By using their first 6-month monitor records, we divided the 137 participants into tertiles by initial mean adherence: those missing less than 1.5% of their Aza doses (group A; n=45); those missing 1.5% to less than 5% (group B; n=45); and those missing more than or equal to 5% (group C; n=47). The groups were demographically similar; however, the middle and poorest adherence groups had larger proportions of younger (P=0.047) and non-white participants (P=0.012).

The groups showed considerable variation over time in the mean percentage of missed doses for each tertile at 90-day intervals, but maintained their relative ordering throughout the study (Fig. 2). In tertile C, the rate of missed doses remained statistically the highest, although all tertiles experienced a subtle increase in the mean number of missed doses.

FIGURE 2.

FIGURE 2

The mean percent (±SE) of skipped azathioprine doses quarterly for each initial adherence tertile. The three tertiles, labeled A, B, and C, were statistically compared at 1, 2, 3, and 4 years after transplant. For each annual comparison, curves with different lower case letters (a, b, or c) are statistically significantly different (P<.05), while those sharing a letter are not significantly different. The number of participants remaining in each tertile annually is shown in the table immediately below the graph.

By individual regression analyses, more than 70% of all participants had an increasing trend in skipped doses. Also comparing each participant’s rate of missed doses during their first 6-month record to their rate during their final 6-month record, 54% skipped more doses in their final 6-month record.

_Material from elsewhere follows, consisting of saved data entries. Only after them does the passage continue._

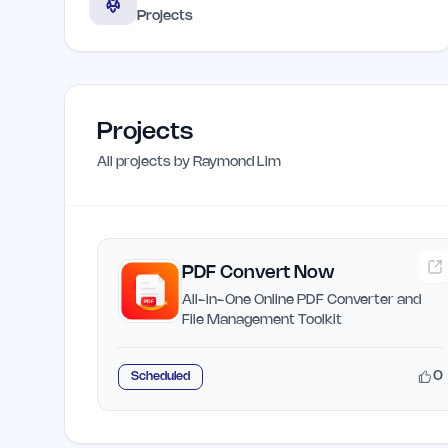
Projects
Projects
All projects by
Raymond Lim
PDF Convert Now
All-in-One Online PDF Converter and
File Management Toolkit
0
Scheduled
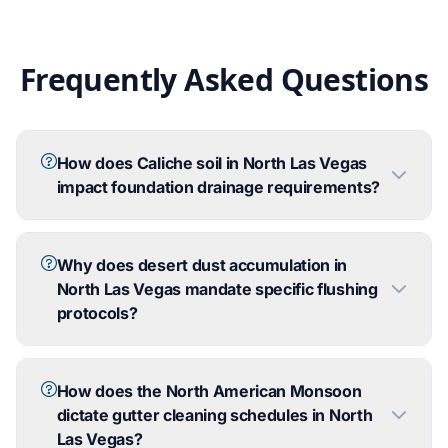
Frequently Asked Questions
How does Caliche soil in North Las Vegas
impact foundation drainage requirements?
Why does desert dust accumulation in
North Las Vegas mandate specific flushing
protocols?
How does the North American Monsoon
dictate gutter cleaning schedules in North
Las Vegas?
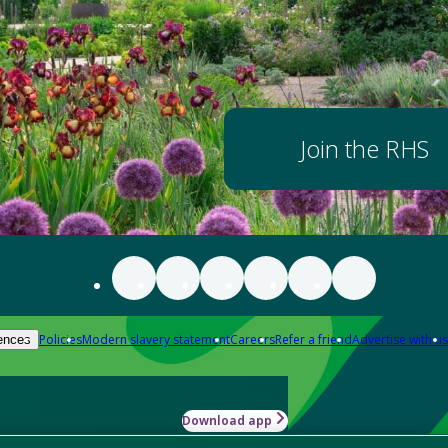
Join the RHS
Policies
Modern slavery statement
Careers
Refer a friend
Advertise with us
ences
Download app
-how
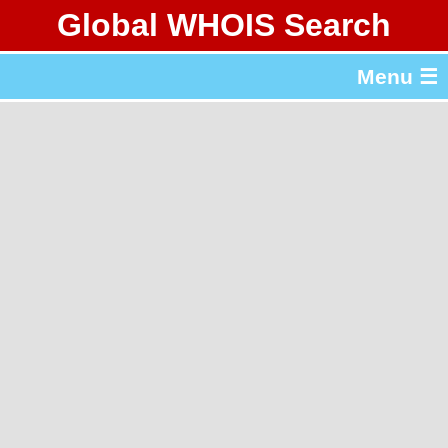
Global WHOIS Search
About Whois365.com
Menu ☰
gTLD & ccTLD Lists
Tools
繁體中文
简体中文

During the first 6 months, interdose intervals for the best and middle tertiles were close to the prescribed interval of 24 hr, whereas tertile C intervals (30.4±2.8 hr) were significantly longer (P=0.005). Mean interdose intervals in all tertiles increased by the end of the cap record. During the first 6 months, drug holidays were more frequent and longer in tertile C than in A or B, as expected because the tertiles were defined by adherence. However, during their final 6 months, each group exhibited longer and more frequent drug holidays (Table 1).

TABLE 1.

Initial-adherence tertile comparisons

Skipped doses in months 1–6: (initial tertiles)
A <1.5% (n=45) B 1.5%–5% (n=45) C ≥5% (n=47) P
Missed doses (%)
 Months 1–6 0 (0–1.3) a 2.4 (1.6–5) b 12 (4–84) c <0.001
 Months 19–24 0.6 (0–42) a 2.8 (0–53) b 10 (0–99) c <0.001
 Months 43–48 *0.9 (0–27) a *3.9 (0–41) b 16(0–97)c <0.001
No. holidays ≥2 d
 Months 1–6 0(0–2)a 1 (0-4)b 4(0-37)c <0.001
 Months 19–24 1 (0–25)A *2 (0–25) b 4(0–33)b <0.001
 Months 43–48 *1(0–5)a *2 (0–28) b 8(0–42)b <0.001
Maximum holiday (d)
 Months 1–6 0(0-3)a 2(0–5)b 4(0–34)c <0.001
 Months 19–24 *2 (0–10) a 2(0–32)b 4(0–175)c <0.001
 Months 43–48 2(0-41)a *2 (0–7) b 3(0–119)b 0.008

Values are medians (minimum–maximum). Sample sizes are given in Figure 2.

Between-group comparisons are within rows, with the overall P value given in the table. Significant differences between groups are indicated by lower case letters (a, b, or c): those with different letters are significantly different (P<0.05), whereas those sharing the same letter are not.

Significant within-group changes from the first 6 mo are indicated with an asterisk (*).

We previously identified a patient subgroup whose monthly dose counts declined during the first 3 months after discharge (9). These 23 patients skipped their medication on at least two more days in the second month compared with the first month after hospital discharge (“drop-2”). Their demographic characteristics differed from the larger group of “steady” adherers only by race. Membership in this drop-2 subgroup was the strongest adherence-based predictor of clinical outcome. Throughout the longer follow-up reported here, the drop-2 subgroup continued to have significantly higher rates of rejection, graft loss, and death (Table 2).

TABLE 2.

Outcomes by steady vs. declining (“drop-2”) adherence groups of 137 patients with adequate monitor data

Outcomes Declining
(n=23)
Steady
(n=114)
P
Rejection
 Late acute rejectionsa 8 24 0.156
 Late acute rejection rate 9.6 (±2.5) 2.7 (±0.5) <0.001
 Chronic rejection 8 23 0.127
 Chronic rejection rate 5.1 (±1.8) 2.1 (±0.4) 0.034
Graft loss
 Graft loss before death 11 21 0.002
 Graft loss before death rate 7.0 (±2.1) 2.0 (±0.4) <0.001
Death
 Late death 11 30 0.040
 Late death rate 4.9 (±1.5) 2.6 (±0.5) 0.066
 Late death with graft function 6 20 0.341
Any event
 No events before death 11 77 0.072
 No events including death 6 61 0.016
a

Late events occurred 90 d or more after discharge from hospital at transplantation, and are reported two ways: by number and as an event rate (± standard error) per 100 patient-years.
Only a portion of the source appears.